American Presbyterian missionary to Siam (1848 – 1918)

Eugene P. Dunlap (8 June 1848 – 29 March 1918) was an American Presbyterian missionary who worked in Siam (now Thailand) from 1875 to 1918. He and his wife contributed to the spread of Protestantism in the country, and assisted in the implementation of reforms in health and education.

== Biography ==
Eugene P. Dunlap was born on 8 June 1848 in New Castle, Pennsylvania. He graduated from Westminster College in 1871 and from Western Theological Seminary in 1874, and was then appointed a missionary by the Presbyterian Board of Foreign Missions.

He and his wife arrived in Bangkok to commence missionary work in Siam on 19 October 1875. On 31 October, he was admitted as a member to the Presbytery of Siam, and was posted to Samray, Bangkok, taking over the work of Rev. McDonald.

Rather than work at the mission station, Dunlap and his wife preferred to spend most of their time travelling throughout the country meeting people and promoting the Christian faith, and offering care and medical treatment to the poor and sick, often spending 11 months of the year on their tours.

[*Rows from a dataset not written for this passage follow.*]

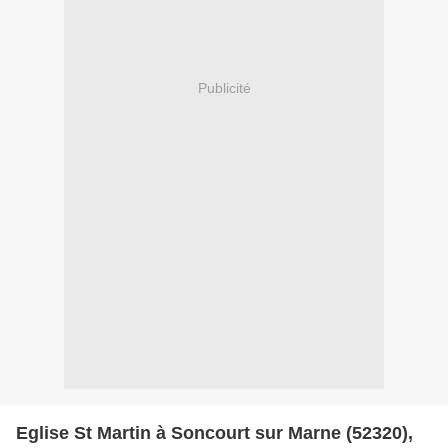
Publicité
Eglise St Martin à Soncourt sur Marne (52320),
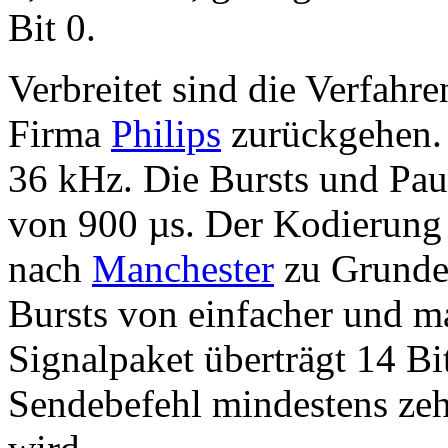
Bit 0.
Verbreitet sind die Verfahr
Firma
Philips
zurückgehen. 
36 kHz. Die Bursts und Pau
von 900 µs. Der Kodierung 
nach
Manchester
zu Grunde.
Bursts von einfacher und m
Signalpaket überträgt 14 Bi
Sendebefehl mindestens zeh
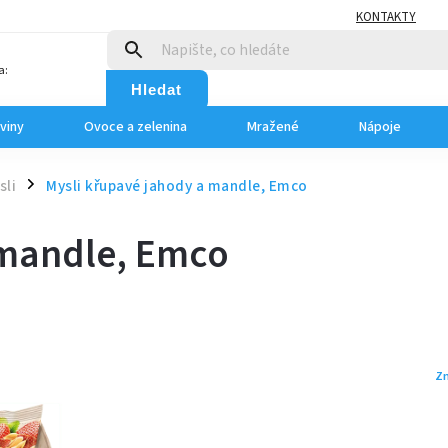
KONTAKTY
a:
Hledat
viny
Ovoce a zelenina
Mražené
Nápoje
sli
Mysli křupavé jahody a mandle, Emco
/
 mandle, Emco
Z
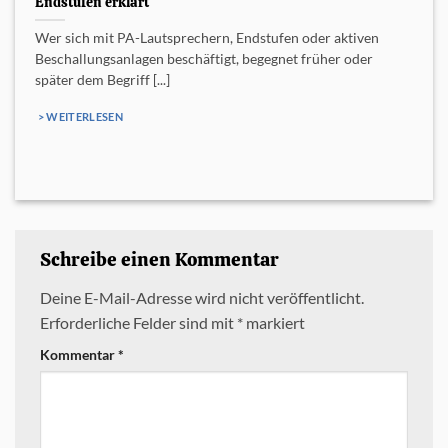
Endstufen erklärt
Wer sich mit PA-Lautsprechern, Endstufen oder aktiven
Beschallungsanlagen beschäftigt, begegnet früher oder
später dem Begriff [...]
> WEITERLESEN
Schreibe einen Kommentar
Deine E-Mail-Adresse wird nicht veröffentlicht.
Erforderliche Felder sind mit
*
markiert
Kommentar
*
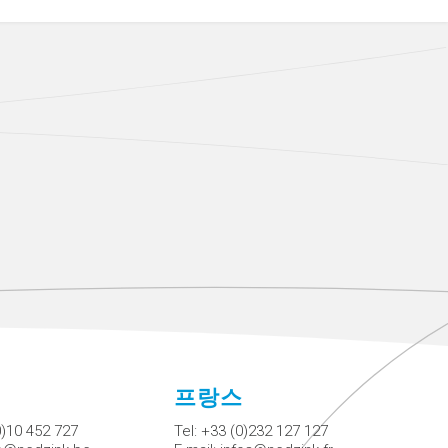
에
프랑스
0)10 452 727
Tel:
+33 (0)232 127 127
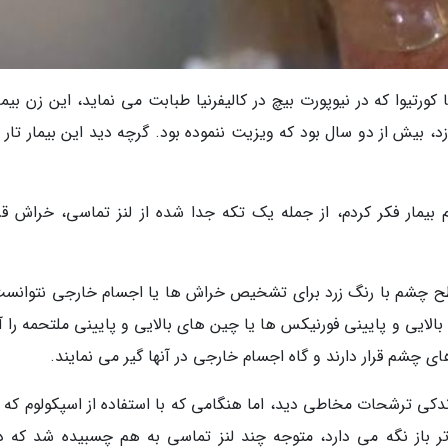
ا کورتیوا که در نیوپورت بیچ در کالیفرنیا طبابت می نماید، این زن بیما
شم می زد، بیش از دو سال بود که ویزیت ننموده بود. گرچه دید این بیمار تار
م بیمار فکر کردم، از جمله یک تکه جدا شده از لنز تماسی، خراش قرن
ح چشم با رنگ زرد برای تشخیص خراش ها یا اجسام خارجی نتوانست
الایی و پایینی فورنیکس ها یا چین های بالایی و پایینی ملتحمه را آن
چشم قرار دارند و گاه اجسام خارجی در آنها گیر می نمایند.
اندکی ترشحات مخاطی دید، اما هنگامی که با استفاده از اسپکولوم که 
تر باز نگه می دارد، متوجه چند لنز تماسی به هم چسبیده شد که د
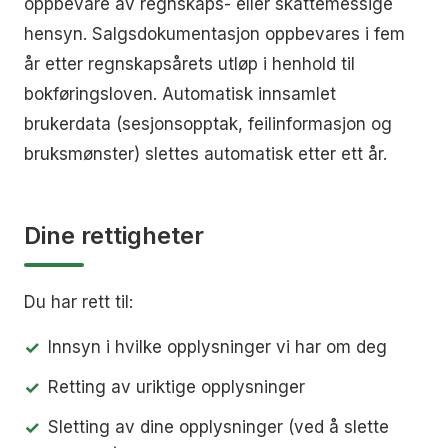
oppbevare av regnskaps- eller skattemessige
hensyn. Salgsdokumentasjon oppbevares i fem
år etter regnskapsårets utløp i henhold til
bokføringsloven. Automatisk innsamlet
brukerdata (sesjonsopptak, feilinformasjon og
bruksmønster) slettes automatisk etter ett år.
Dine rettigheter
Du har rett til:
Innsyn i hvilke opplysninger vi har om deg
Retting av uriktige opplysninger
Sletting av dine opplysninger (ved å slette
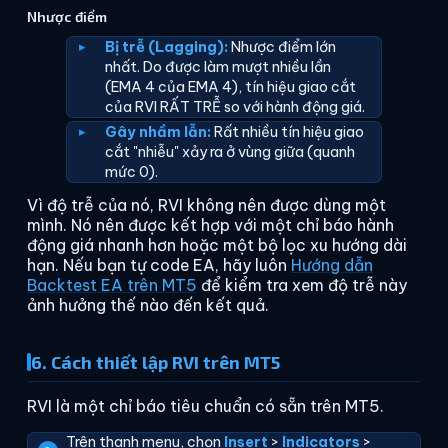
Nhược điểm
Bị trễ (Lagging):
Nhược điểm lớn
nhất. Do được làm mượt nhiều lần
(EMA 4 của EMA 4), tín hiệu giao cắt
của RVI RẤT TRỄ so với hành động giá.
Gây nhầm lẫn:
Rất nhiều tín hiệu giao
cắt "nhiễu" xảy ra ở vùng giữa (quanh
mức 0).
Vì độ trễ của nó, RVI không nên được dùng một
mình. Nó nên được kết hợp với một chỉ báo hành
động giá nhanh hơn hoặc một bộ lọc xu hướng dài
hạn. Nếu bạn tự code EA, hãy luôn
Hướng dẫn
Backtest EA trên MT5
để kiểm tra xem độ trễ này
ảnh hưởng thế nào đến kết quả.
6. Cách thiết lập RVI trên MT5
RVI là một chỉ báo tiêu chuẩn có sẵn trên MT5.
Trên thanh menu, chọn
Insert
>
Indicators
>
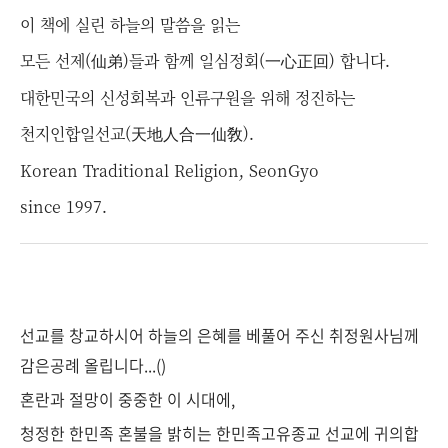
이 책에 실린 하늘의 말씀을 읽는
모든 선제(仙弟)들과 함께 일심정회(一心正回) 합니다.
대한민국의 신성회복과 인류구원을 위해 정진하는
천지인합일선교(天地人合一仙敎).
Korean Traditional Religion, SeonGyo
since 1997.
선교를 창교하시어 하늘의 은혜를 베풀어 주신 취정원사님께
감은공례 올립니다...()
혼란과 절망이 중중한 이 시대에,
청정한 한민족 혼불을 밝히는 한민족고유종교 선교에 귀의합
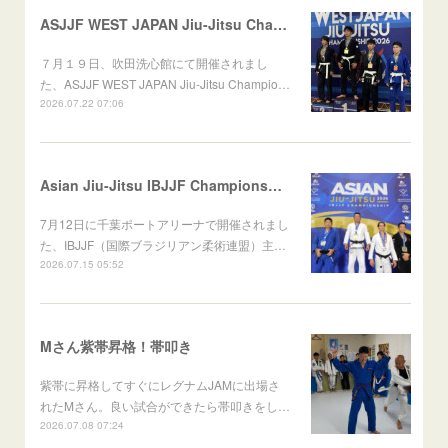
ASJJF WEST JAPAN Jiu-Jitsu Championship
７月１９日、吹田洗心館にて開催されまし
た、ASJJF WEST JAPAN Jiu-Jitsu Champio…
2026.07.22 07:06
Asian Jiu-Jitsu IBJJF Championship 2026
7月12日に千葉ポートアリーナで開催されまし
た、IBJJF（国際ブラジリアン柔術連盟）主…
2026.07.15 05:52
Mさん紫帯昇格！帯叩き
紫帯に昇格してすぐにレグナムJAMに出場さ
れたMさん。良い試合ができたら帯叩きをし…
2026.07.08 07:24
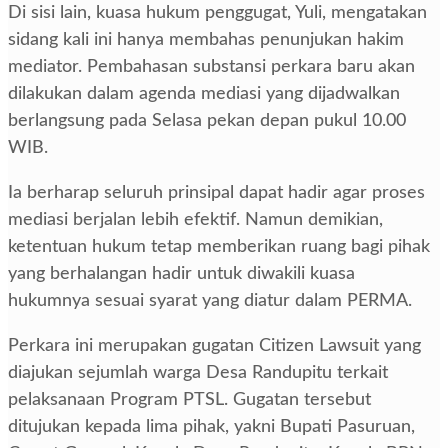
Di sisi lain, kuasa hukum penggugat, Yuli, mengatakan
sidang kali ini hanya membahas penunjukan hakim
mediator. Pembahasan substansi perkara baru akan
dilakukan dalam agenda mediasi yang dijadwalkan
berlangsung pada Selasa pekan depan pukul 10.00
WIB.
Ia berharap seluruh prinsipal dapat hadir agar proses
mediasi berjalan lebih efektif. Namun demikian,
ketentuan hukum tetap memberikan ruang bagi pihak
yang berhalangan hadir untuk diwakili kuasa
hukumnya sesuai syarat yang diatur dalam PERMA.
Perkara ini merupakan gugatan Citizen Lawsuit yang
diajukan sejumlah warga Desa Randupitu terkait
pelaksanaan Program PTSL. Gugatan tersebut
ditujukan kepada lima pihak, yakni Bupati Pasuruan,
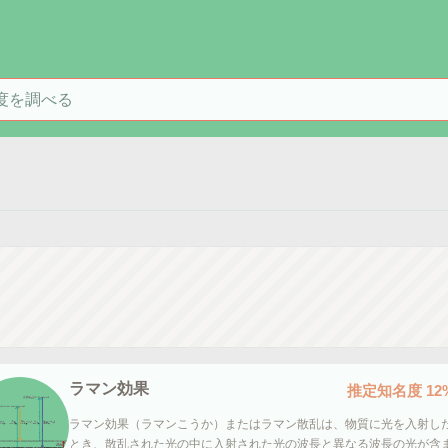
を検索
ラマン効果
推定知名度
12
ラマン効果（ラマンこうか）またはラマン散乱は、物質に光を入射し
とき、散乱された光の中に入射された光の波長と異なる波長の光が含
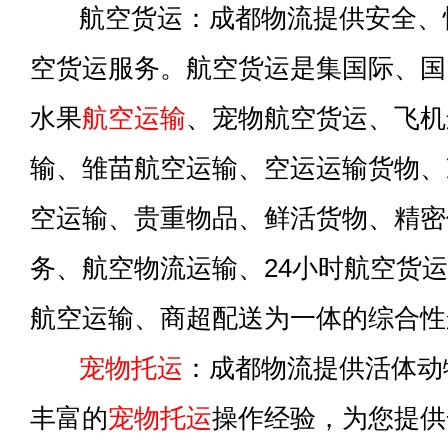
航空货运：成都物流提供安全、
空货运服务。航空货运是集国际、国
水果
航空运输
、宠物航空货运、飞机
输、雏苗航空运输、空运运输货物、
空运输、贵重物品、鲜活货物、精密
务、航空物流运输、24小时航空货
航空运输、商超配送为一体的综合性
宠物托运
：成都物流提供活体动
丰富的
宠物托运
操作经验，为您提供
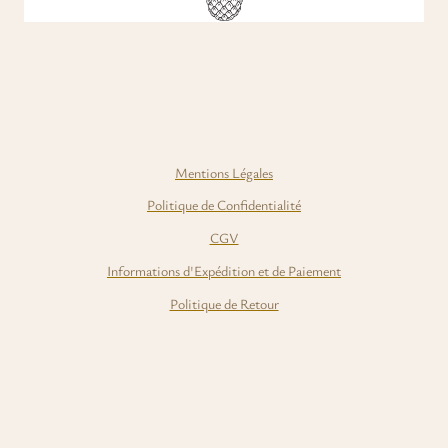
Mentions Légales
Politique de Confidentialité
CGV
Informations d'Expédition et de Paiement
Politique de Retour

After establishing a mission in Phuket in 1910, he settled in Tap Teang (now Trang). There he formed a close relationship with Phya Rasada, the High Commissioner of Phuket, and worked with him on reforms to health and rural education in the area. When seriously ill, Dunlap saved his life and Phya Rasada responded by building a hospital. In education, he was appointed Special Commissioner of Public Schools and played an important role in the opening of new schools and improving the school system. Whilst visiting prisons he advised on the introduction of various measures to protect the health of inmates.

In 1913, he founded the first church in the region after the government donated land for the purpose, and was instrumental in obtaining official recognition for the first time that churches were legally permitted to purchase and hold land.

In 1916, his health began to deteriorate and he died at Trang on 29 March 1918 leaving a widow and five children.